(Instructions to follow) Give an exact copy of the data that follows, but none of its pictures.

***** Data to process

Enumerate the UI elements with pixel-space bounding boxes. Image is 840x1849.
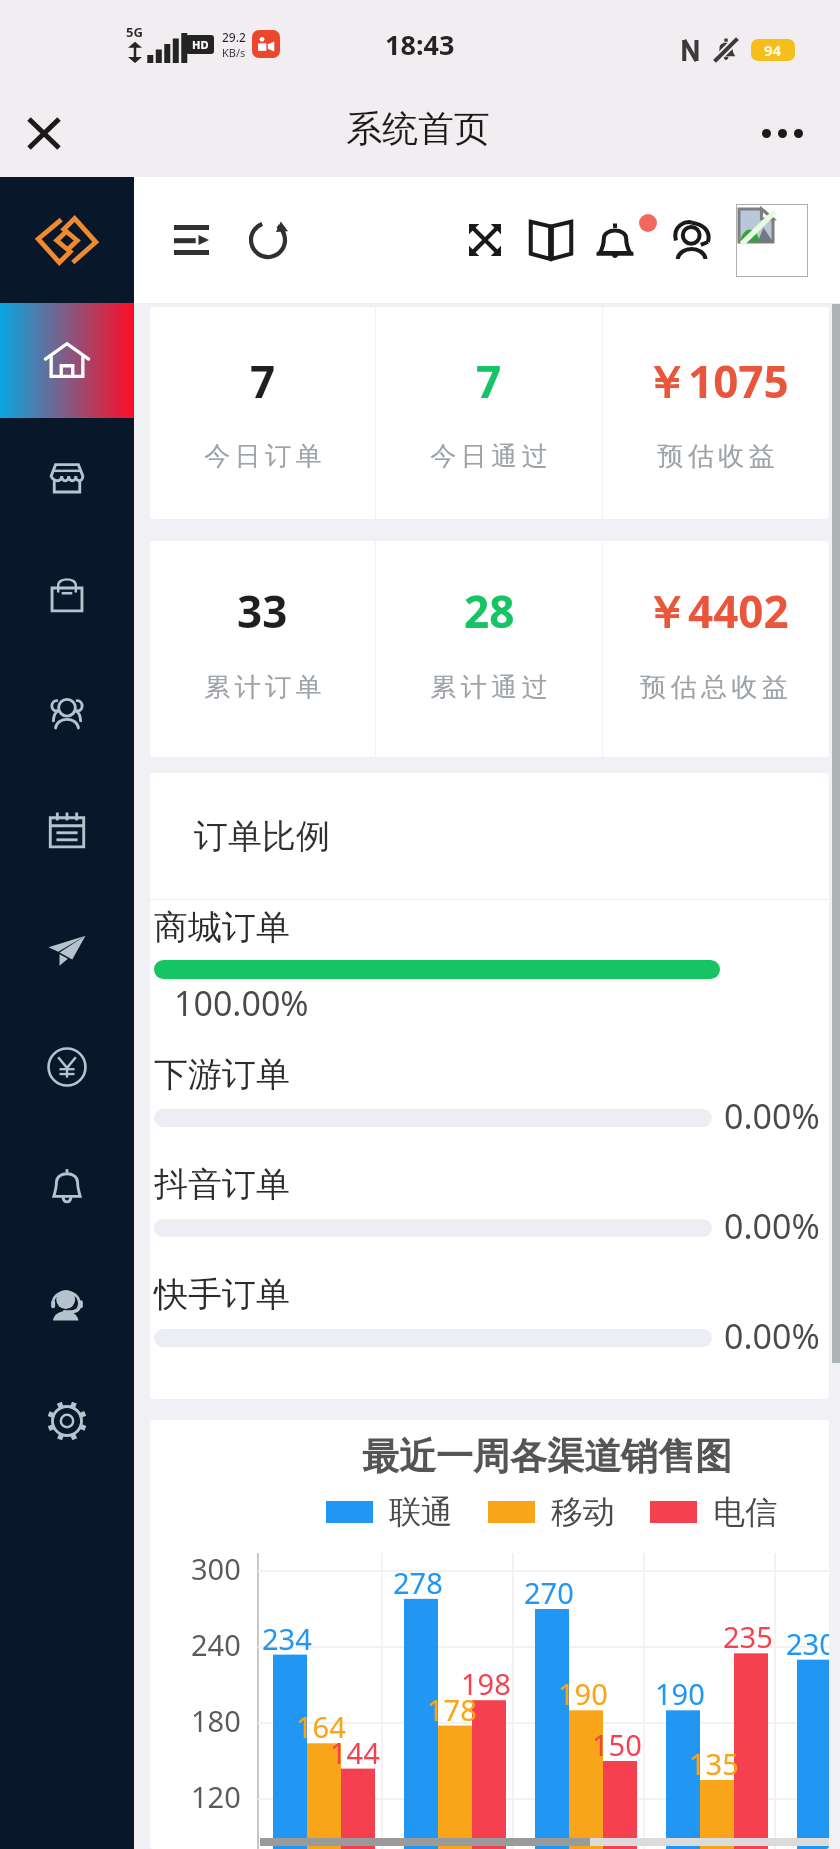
- button[interactable]: Finance: [0, 1008, 134, 1126]
- staticText: ￥4402: [644, 581, 789, 641]
- staticText: 180: [191, 1701, 241, 1740]
- button[interactable]: ￥4402: [603, 541, 829, 757]
- staticText: 33: [237, 581, 288, 641]
- staticText: 快手订单: [154, 1273, 290, 1316]
- staticText: 94: [764, 40, 782, 60]
- staticText: ￥1075: [644, 351, 789, 411]
- button[interactable]: Fullscreen: [456, 177, 514, 303]
- staticText: 预估总收益: [640, 671, 793, 704]
- staticText: 预估收益: [655, 440, 777, 473]
- staticText: 150: [592, 1725, 642, 1764]
- staticText: 联通: [389, 1492, 453, 1532]
- button[interactable]: Close: [13, 102, 75, 164]
- button[interactable]: 28: [376, 541, 602, 757]
- staticText: 190: [558, 1674, 608, 1713]
- staticText: 订单比例: [194, 815, 330, 858]
- staticText: 0.00%: [724, 1313, 820, 1359]
- button[interactable]: Home: [0, 303, 134, 418]
- button[interactable]: 33: [150, 541, 375, 757]
- staticText: 0.00%: [724, 1093, 820, 1139]
- staticText: 164: [296, 1707, 346, 1746]
- button[interactable]: Notifications: [586, 177, 644, 303]
- staticText: 28: [464, 581, 515, 641]
- staticText: 234: [262, 1619, 312, 1658]
- staticText: 120: [191, 1777, 241, 1816]
- staticText: 移动: [551, 1492, 615, 1532]
- staticText: 190: [655, 1674, 705, 1713]
- staticText: 5G: [126, 23, 143, 41]
- staticText: 270: [524, 1573, 574, 1612]
- staticText: 144: [330, 1733, 380, 1772]
- button[interactable]: Notices: [0, 1126, 134, 1244]
- staticText: 最近一周各渠道销售图: [362, 1433, 732, 1480]
- button[interactable]: Refresh: [239, 177, 297, 303]
- button[interactable]: ￥1075: [603, 307, 829, 519]
- button[interactable]: Members: [0, 654, 134, 772]
- staticText: 累计通过: [428, 671, 550, 704]
- staticText: HD: [192, 37, 209, 52]
- button[interactable]: 7: [376, 307, 602, 519]
- staticText: 今日通过: [428, 440, 550, 473]
- staticText: 198: [461, 1664, 511, 1703]
- button[interactable]: 快手订单: [150, 1269, 829, 1379]
- button[interactable]: 下游订单: [150, 1049, 829, 1159]
- staticText: 下游订单: [154, 1053, 290, 1096]
- staticText: 电信: [713, 1492, 777, 1532]
- button[interactable]: Shopping bag: [0, 536, 134, 654]
- staticText: KB/s: [222, 45, 246, 60]
- staticText: 278: [393, 1563, 443, 1602]
- button[interactable]: 商城订单: [150, 900, 829, 1049]
- staticText: 240: [191, 1625, 241, 1664]
- staticText: 100.00%: [174, 980, 309, 1026]
- button[interactable]: Promote: [0, 890, 134, 1008]
- staticText: 18:43: [385, 26, 455, 63]
- button[interactable]: Guide: [522, 177, 580, 303]
- staticText: 7: [250, 351, 276, 411]
- button[interactable]: Avatar: [736, 204, 808, 277]
- button[interactable]: Customer service: [663, 177, 721, 303]
- staticText: 300: [191, 1549, 241, 1588]
- button[interactable]: Settings: [0, 1362, 134, 1480]
- staticText: 29.2: [222, 29, 246, 45]
- button[interactable]: 抖音订单: [150, 1159, 829, 1269]
- button[interactable]: Support: [0, 1244, 134, 1362]
- staticText: 今日订单: [202, 440, 324, 473]
- staticText: 230: [786, 1624, 829, 1663]
- staticText: 135: [689, 1744, 739, 1783]
- button[interactable]: 7: [150, 307, 375, 519]
- button[interactable]: Store: [0, 418, 134, 536]
- staticText: 商城订单: [154, 906, 290, 949]
- staticText: 累计订单: [202, 671, 324, 704]
- button[interactable]: More options: [751, 102, 813, 164]
- button[interactable]: Menu: [162, 177, 220, 303]
- staticText: 系统首页: [346, 106, 490, 151]
- staticText: 235: [723, 1617, 773, 1656]
- staticText: 0.00%: [724, 1203, 820, 1249]
- button[interactable]: Orders: [0, 772, 134, 890]
- staticText: 178: [427, 1690, 477, 1729]
- staticText: 7: [476, 351, 502, 411]
- staticText: 抖音订单: [154, 1163, 290, 1206]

**********

(Problem solution)
Enumerate the UI elements with pixel-space bounding boxes. Image is 840x1849.
- button[interactable]: Finance: [0, 1008, 134, 1126]
- staticText: ￥4402: [644, 581, 789, 641]
- staticText: 180: [191, 1701, 241, 1740]
- button[interactable]: ￥4402: [603, 541, 829, 757]
- staticText: 33: [237, 581, 288, 641]
- staticText: 快手订单: [154, 1273, 290, 1316]
- staticText: 94: [764, 40, 782, 60]
- staticText: ￥1075: [644, 351, 789, 411]
- button[interactable]: Fullscreen: [456, 177, 514, 303]
- staticText: 预估总收益: [640, 671, 793, 704]
- staticText: 预估收益: [655, 440, 777, 473]
- staticText: 150: [592, 1725, 642, 1764]
- staticText: 联通: [389, 1492, 453, 1532]
- button[interactable]: Close: [13, 102, 75, 164]
- button[interactable]: 28: [376, 541, 602, 757]
- staticText: 190: [558, 1674, 608, 1713]
- staticText: 订单比例: [194, 815, 330, 858]
- staticText: 0.00%: [724, 1313, 820, 1359]
- button[interactable]: Home: [0, 303, 134, 418]
- button[interactable]: 33: [150, 541, 375, 757]
- staticText: 0.00%: [724, 1093, 820, 1139]
- staticText: 164: [296, 1707, 346, 1746]
- button[interactable]: Notifications: [586, 177, 644, 303]
- staticText: 28: [464, 581, 515, 641]
- staticText: 234: [262, 1619, 312, 1658]
- staticText: 120: [191, 1777, 241, 1816]
- staticText: 移动: [551, 1492, 615, 1532]
- staticText: 190: [655, 1674, 705, 1713]
- staticText: 5G: [126, 23, 143, 41]
- staticText: 270: [524, 1573, 574, 1612]
- staticText: 144: [330, 1733, 380, 1772]
- button[interactable]: Notices: [0, 1126, 134, 1244]
- staticText: 最近一周各渠道销售图: [362, 1433, 732, 1480]
- button[interactable]: Refresh: [239, 177, 297, 303]
- button[interactable]: ￥1075: [603, 307, 829, 519]
- button[interactable]: Members: [0, 654, 134, 772]
- staticText: 累计通过: [428, 671, 550, 704]
- staticText: HD: [192, 37, 209, 52]
- button[interactable]: 7: [376, 307, 602, 519]
- staticText: 今日通过: [428, 440, 550, 473]
- staticText: 198: [461, 1664, 511, 1703]
- button[interactable]: 快手订单: [150, 1269, 829, 1379]
- button[interactable]: 下游订单: [150, 1049, 829, 1159]
- staticText: 下游订单: [154, 1053, 290, 1096]
- staticText: 电信: [713, 1492, 777, 1532]
- button[interactable]: Shopping bag: [0, 536, 134, 654]
- staticText: KB/s: [222, 45, 246, 60]
- staticText: 278: [393, 1563, 443, 1602]
- button[interactable]: 商城订单: [150, 900, 829, 1049]
- staticText: 240: [191, 1625, 241, 1664]
- staticText: 100.00%: [174, 980, 309, 1026]
- button[interactable]: Promote: [0, 890, 134, 1008]
- staticText: 18:43: [385, 26, 455, 63]
- button[interactable]: Guide: [522, 177, 580, 303]
- staticText: 7: [250, 351, 276, 411]
- button[interactable]: Avatar: [736, 204, 808, 277]
- button[interactable]: Customer service: [663, 177, 721, 303]
- staticText: 300: [191, 1549, 241, 1588]
- button[interactable]: Settings: [0, 1362, 134, 1480]
- staticText: 29.2: [222, 29, 246, 45]
- button[interactable]: 抖音订单: [150, 1159, 829, 1269]
- button[interactable]: Support: [0, 1244, 134, 1362]
- staticText: 今日订单: [202, 440, 324, 473]
- staticText: 230: [786, 1624, 829, 1663]
- staticText: 135: [689, 1744, 739, 1783]
- button[interactable]: 7: [150, 307, 375, 519]
- button[interactable]: Store: [0, 418, 134, 536]
- staticText: 商城订单: [154, 906, 290, 949]
- staticText: 累计订单: [202, 671, 324, 704]
- button[interactable]: More options: [751, 102, 813, 164]
- button[interactable]: Menu: [162, 177, 220, 303]
- staticText: 系统首页: [346, 106, 490, 151]
- staticText: 235: [723, 1617, 773, 1656]
- staticText: 0.00%: [724, 1203, 820, 1249]
- button[interactable]: Orders: [0, 772, 134, 890]
- staticText: 178: [427, 1690, 477, 1729]
- staticText: 7: [476, 351, 502, 411]
- staticText: 抖音订单: [154, 1163, 290, 1206]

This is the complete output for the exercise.